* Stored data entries
==========

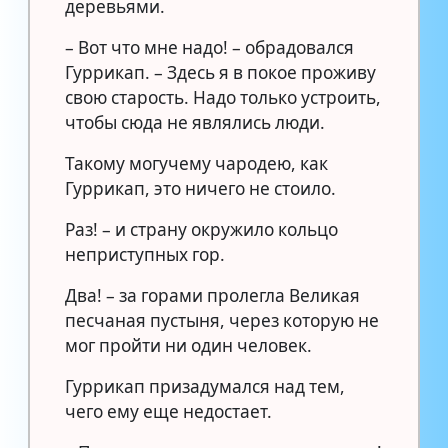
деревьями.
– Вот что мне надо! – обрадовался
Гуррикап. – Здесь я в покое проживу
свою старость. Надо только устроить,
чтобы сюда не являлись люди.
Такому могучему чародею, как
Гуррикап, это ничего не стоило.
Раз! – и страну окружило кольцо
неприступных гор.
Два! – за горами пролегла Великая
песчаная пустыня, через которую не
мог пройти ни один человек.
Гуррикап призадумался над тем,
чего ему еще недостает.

==========

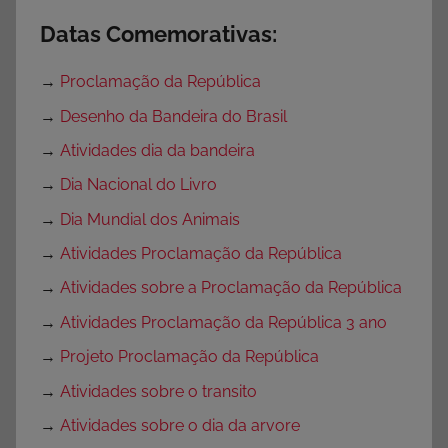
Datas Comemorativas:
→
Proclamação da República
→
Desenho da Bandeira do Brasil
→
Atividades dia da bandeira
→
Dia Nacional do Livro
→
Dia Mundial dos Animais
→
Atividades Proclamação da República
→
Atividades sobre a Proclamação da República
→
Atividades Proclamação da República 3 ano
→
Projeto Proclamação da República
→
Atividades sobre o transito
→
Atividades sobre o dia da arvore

==========

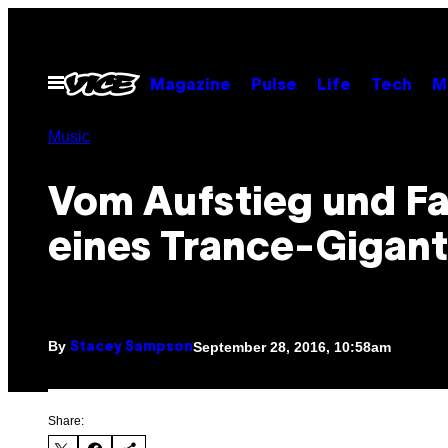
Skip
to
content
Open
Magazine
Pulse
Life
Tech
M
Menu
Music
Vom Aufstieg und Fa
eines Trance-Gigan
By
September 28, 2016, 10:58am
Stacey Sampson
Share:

==========

* EXERCISE AIM
Return only the number of lines in the data above that include the word "Atividades".

* WRITTEN RESPONSE
6